| WORK INSTRUCTIONS |
Reproduce exactly the lines of this material that begin at the line with "IGNOU ID Card 2025" and end at the line with "oherent and unified response.", both included. Omit the pictures and everything else.

| RECORDS PROVIDED |
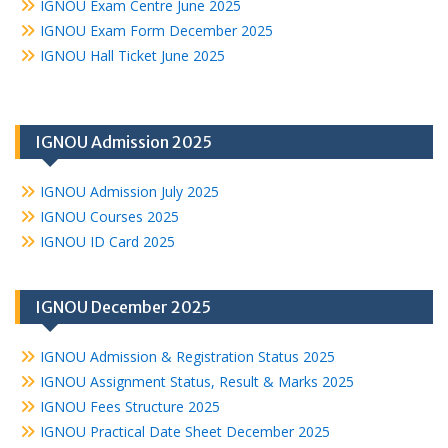
IGNOU Exam Centre June 2025
IGNOU Exam Form December 2025
IGNOU Hall Ticket June 2025
IGNOU Admission 2025
IGNOU Admission July 2025
IGNOU Courses 2025
IGNOU ID Card 2025
IGNOU December 2025
IGNOU Admission & Registration Status 2025
IGNOU Assignment Status, Result & Marks 2025
IGNOU Fees Structure 2025
IGNOU Practical Date Sheet December 2025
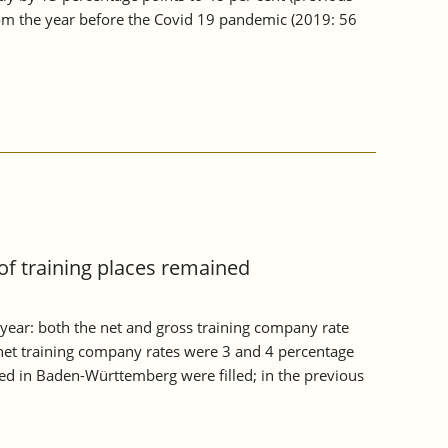
from the year before the Covid 19 pandemic (2019: 56
of training places remained
year: both the net and gross training company rate
et training company rates were 3 and 4 percentage
red in Baden-Württemberg were filled; in the previous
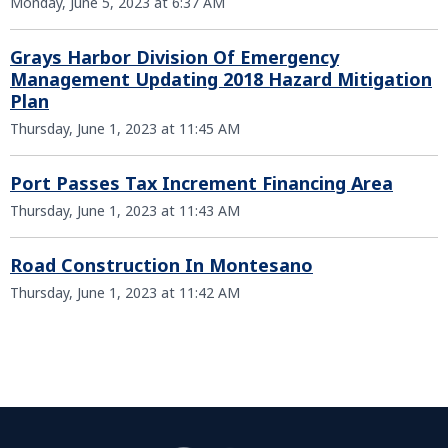
Monday, June 5, 2023 at 6:37 AM
Grays Harbor Division Of Emergency
Management Updating 2018 Hazard Mitigation
Plan
Thursday, June 1, 2023 at 11:45 AM
Port Passes Tax Increment Financing Area
Thursday, June 1, 2023 at 11:43 AM
Road Construction In Montesano
Thursday, June 1, 2023 at 11:42 AM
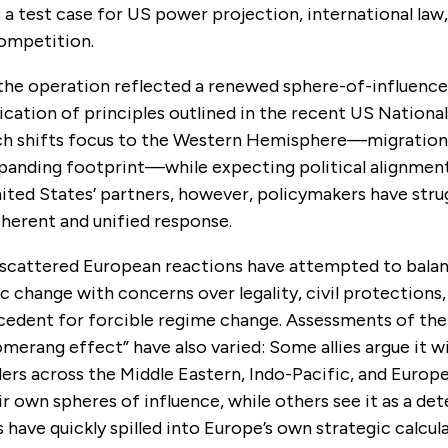
 a test case for US power projection, international law
competition.
 the operation
reflected a renewed sphere-of-influence
cation of principles outlined in the recent US National
ch shifts focus to the Western Hemisphere—migration,
panding footprint—while expecting political alignment 
ted States’ partners, however, policymakers have stru
oherent and unified response.
 scattered European reactions have attempted to bala
 change with concerns over legality, civil protections
cedent for forcible regime change. Assessments of the
merang effect” have also varied: Some allies argue it w
ilers across the Middle Eastern, Indo-Pacific, and Europ
r own spheres of influence, while others see it as a dete
have quickly spilled into Europe’s own strategic calcul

| RESPONSE FOR THIS EXERCISE |
IGNOU ID Card 2025
IGNOU December 2025
IGNOU Admission & Registration Status 2025
IGNOU Assignment Status, Result & Marks 2025
IGNOU Fees Structure 2025
IGNOU Practical Date Sheet December 2025
from the year before the Covid 19 pandemic (2019: 56
of training places remained
year: both the net and gross training company rate
et training company rates were 3 and 4 percentage
red in Baden-Württemberg were filled; in the previous
Monday, June 5, 2023 at 6:37 AM
Grays Harbor Division Of Emergency
Management Updating 2018 Hazard Mitigation
Plan
Thursday, June 1, 2023 at 11:45 AM
Port Passes Tax Increment Financing Area
Thursday, June 1, 2023 at 11:43 AM
Road Construction In Montesano
Thursday, June 1, 2023 at 11:42 AM
 a test case for US power projection, international law
competition.
 the operation
reflected a renewed sphere-of-influence
cation of principles outlined in the recent US National
ch shifts focus to the Western Hemisphere—migration,
panding footprint—while expecting political alignment 
ted States’ partners, however, policymakers have stru
oherent and unified response.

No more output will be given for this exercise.